Jed took the loss the night before the hardest from what I could see. I said thank you. It was almost as if in taking that biscotti, I had lifted the weight. Jed smiled. I blew the whistle and he sprinted back on the court.
Being a coach is easy when you have kids like this who are all in and take your heat because they know it will make them stronger teammates and stronger individuals. Being a good coach is easy when you have parents who totally believe that the number one priority for youth coaches who are coaching youth basketball is passing the 80 percent rule.

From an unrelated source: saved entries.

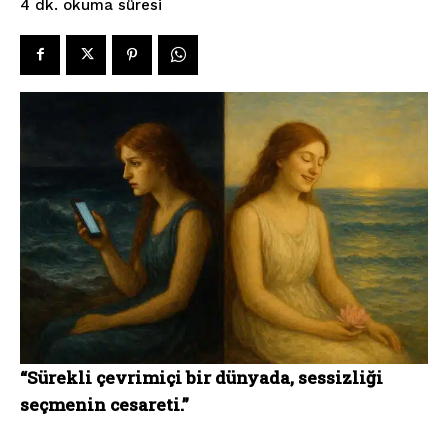
okuma süresi
4
dk.
“Sürekli çevrimiçi bir dünyada, sessizliği
seçmenin cesareti.”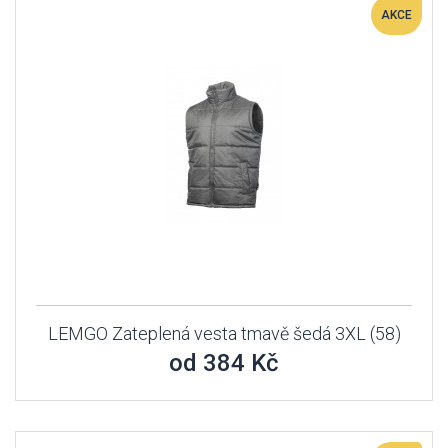
AKCE
LEMGO Zateplená vesta tmavě šedá 3XL (58)
od 384 Kč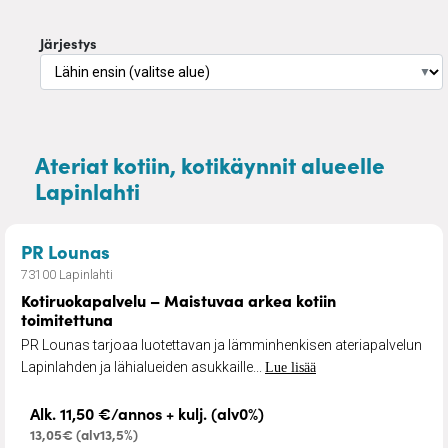
Järjestys
▼
Ateriat kotiin, kotikäynnit alueelle
Lapinlahti
– Kotiruokapalvelu – Maistuvaa arkea k
PR Lounas
73100 Lapinlahti
Kotiruokapalvelu – Maistuvaa arkea kotiin
toimitettuna
PR Lounas tarjoaa luotettavan ja lämminhenkisen ateriapalvelun
Lapinlahden ja lähialueiden asukkaille...
Lue lisää
Alk. 11,50 €/annos + kulj. (alv0%)
13,05€ (alv13,5%)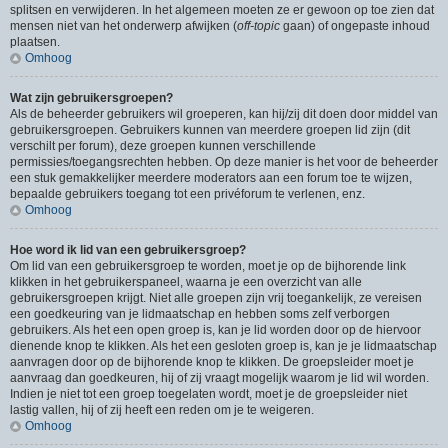
splitsen en verwijderen. In het algemeen moeten ze er gewoon op toe zien dat
mensen niet van het onderwerp afwijken (
off-topic
gaan) of ongepaste inhoud
plaatsen.
Omhoog
Wat zijn gebruikersgroepen?
Als de beheerder gebruikers wil groeperen, kan hij/zij dit doen door middel van
gebruikersgroepen. Gebruikers kunnen van meerdere groepen lid zijn (dit
verschilt per forum), deze groepen kunnen verschillende
permissies/toegangsrechten hebben. Op deze manier is het voor de beheerder
een stuk gemakkelijker meerdere moderators aan een forum toe te wijzen,
bepaalde gebruikers toegang tot een privéforum te verlenen, enz.
Omhoog
Hoe word ik lid van een gebruikersgroep?
Om lid van een gebruikersgroep te worden, moet je op de bijhorende link
klikken in het gebruikerspaneel, waarna je een overzicht van alle
gebruikersgroepen krijgt. Niet alle groepen zijn vrij toegankelijk, ze vereisen
een goedkeuring van je lidmaatschap en hebben soms zelf verborgen
gebruikers. Als het een open groep is, kan je lid worden door op de hiervoor
dienende knop te klikken. Als het een gesloten groep is, kan je je lidmaatschap
aanvragen door op de bijhorende knop te klikken. De groepsleider moet je
aanvraag dan goedkeuren, hij of zij vraagt mogelijk waarom je lid wil worden.
Indien je niet tot een groep toegelaten wordt, moet je de groepsleider niet
lastig vallen, hij of zij heeft een reden om je te weigeren.
Omhoog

While it’s auspicious to shoot for this same goal in high school and beyond, it’s not always attainable because you’re always looking for a better version of what you have or a polished version of what you need to show up for try-outs. And most higher level coaches can only go so deep. It’s hard to prove development-for-all when you look over your shoulder and see 12-15 players who so badly want one shot.
The thrill of winning feels so good, yet it’s also fleeting at this age level, even when we have upset teams (honest, we don’t do it often when we play up, but it has been done).
I hope parents keep this in mind going into playoffs where there is only one winner in the brackets when it’s all over.
Yet making at least 80 percent of the players under your wing better is always a goal a coach can control, and a fair way to evaluate one’s performance at the end of every season.